▶ **Exercise**:
Your response should reproduce every line of the entries that contains the word "host".

----

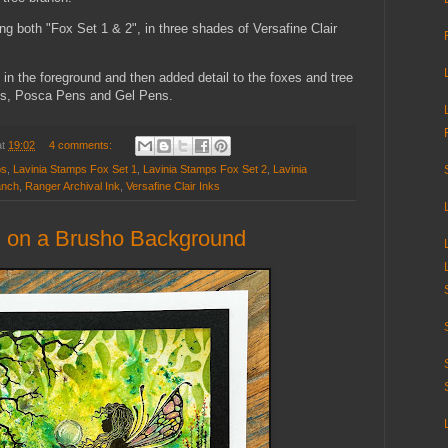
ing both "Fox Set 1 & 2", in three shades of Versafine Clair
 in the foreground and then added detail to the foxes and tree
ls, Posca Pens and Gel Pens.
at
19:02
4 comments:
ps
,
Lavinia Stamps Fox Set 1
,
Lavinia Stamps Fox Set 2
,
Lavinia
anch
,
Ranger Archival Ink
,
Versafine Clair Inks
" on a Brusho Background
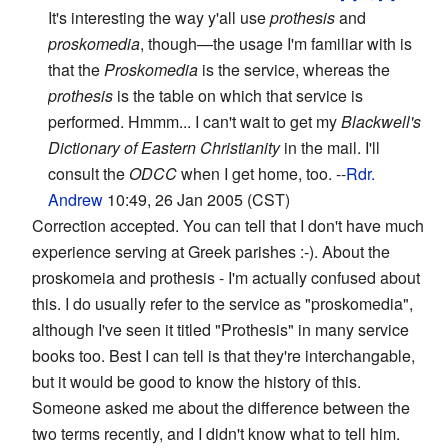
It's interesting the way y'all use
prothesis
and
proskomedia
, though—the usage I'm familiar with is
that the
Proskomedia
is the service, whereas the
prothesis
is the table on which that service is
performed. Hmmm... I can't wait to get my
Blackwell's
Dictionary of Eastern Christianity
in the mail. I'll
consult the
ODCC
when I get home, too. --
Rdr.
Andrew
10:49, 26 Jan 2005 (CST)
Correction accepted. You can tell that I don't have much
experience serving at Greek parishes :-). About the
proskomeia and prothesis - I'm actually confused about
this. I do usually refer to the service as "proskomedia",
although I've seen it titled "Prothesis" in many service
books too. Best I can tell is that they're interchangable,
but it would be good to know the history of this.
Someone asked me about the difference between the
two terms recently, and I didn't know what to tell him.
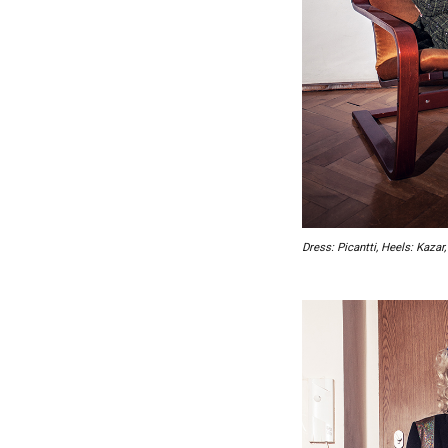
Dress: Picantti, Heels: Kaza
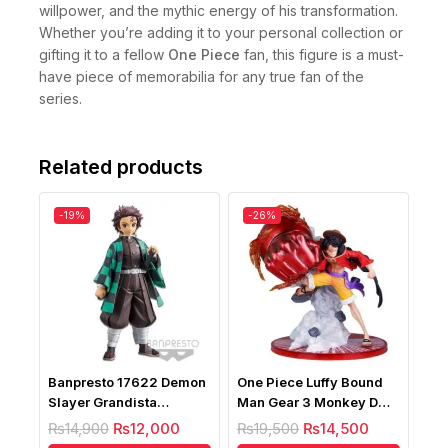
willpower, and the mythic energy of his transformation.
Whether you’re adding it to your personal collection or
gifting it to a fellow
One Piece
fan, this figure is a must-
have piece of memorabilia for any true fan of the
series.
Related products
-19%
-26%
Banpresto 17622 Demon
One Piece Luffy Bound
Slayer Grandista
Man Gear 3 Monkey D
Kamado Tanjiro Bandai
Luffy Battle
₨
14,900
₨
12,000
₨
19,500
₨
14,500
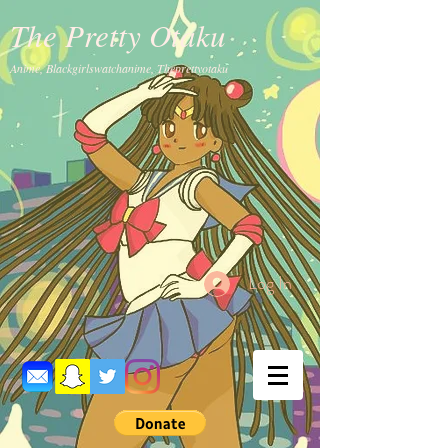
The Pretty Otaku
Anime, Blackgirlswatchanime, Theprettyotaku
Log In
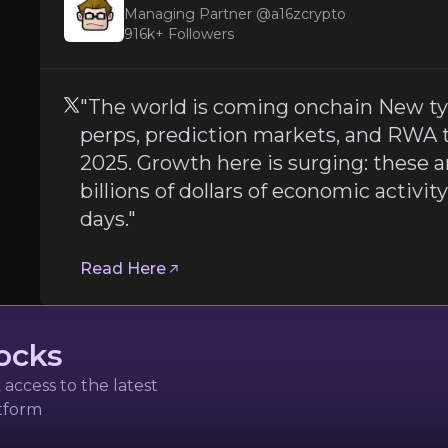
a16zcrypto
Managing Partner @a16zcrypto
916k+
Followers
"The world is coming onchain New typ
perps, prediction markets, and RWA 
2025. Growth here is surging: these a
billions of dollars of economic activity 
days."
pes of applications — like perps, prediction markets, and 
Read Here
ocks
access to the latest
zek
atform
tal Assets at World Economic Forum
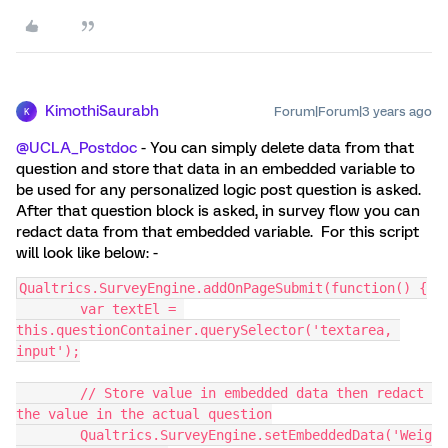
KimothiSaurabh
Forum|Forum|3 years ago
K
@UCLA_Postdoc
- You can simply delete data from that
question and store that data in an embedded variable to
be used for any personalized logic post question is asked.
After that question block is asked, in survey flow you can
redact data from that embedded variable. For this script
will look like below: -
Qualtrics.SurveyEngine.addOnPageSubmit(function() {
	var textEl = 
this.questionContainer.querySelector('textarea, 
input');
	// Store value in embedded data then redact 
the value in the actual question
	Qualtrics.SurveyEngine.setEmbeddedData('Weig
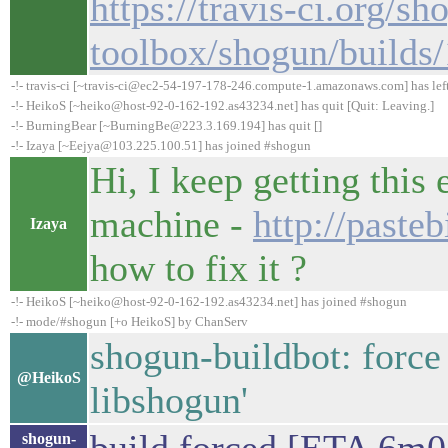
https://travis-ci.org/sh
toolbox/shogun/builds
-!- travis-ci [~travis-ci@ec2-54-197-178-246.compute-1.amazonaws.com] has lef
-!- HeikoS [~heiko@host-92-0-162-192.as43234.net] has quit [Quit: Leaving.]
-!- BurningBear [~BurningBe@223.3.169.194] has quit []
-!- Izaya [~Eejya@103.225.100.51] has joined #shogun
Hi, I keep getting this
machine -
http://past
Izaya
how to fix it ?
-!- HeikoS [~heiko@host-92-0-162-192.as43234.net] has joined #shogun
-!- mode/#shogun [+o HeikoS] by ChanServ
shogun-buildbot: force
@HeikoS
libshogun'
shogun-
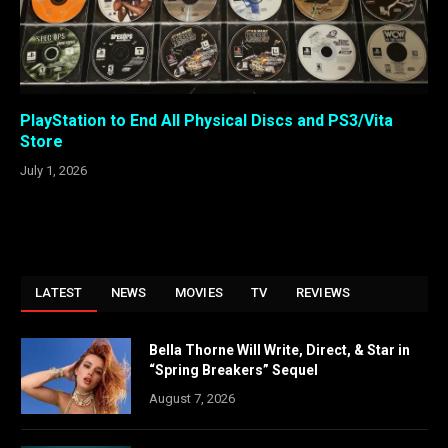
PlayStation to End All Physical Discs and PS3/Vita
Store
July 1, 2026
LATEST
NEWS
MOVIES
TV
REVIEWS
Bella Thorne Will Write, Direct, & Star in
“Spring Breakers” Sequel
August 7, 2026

----

▶ **Exercise result**:
-!- HeikoS [~heiko@host-92-0-162-192.as43234.net] has quit [Quit: Leaving.]
-!- HeikoS [~heiko@host-92-0-162-192.as43234.net] has joined #shogun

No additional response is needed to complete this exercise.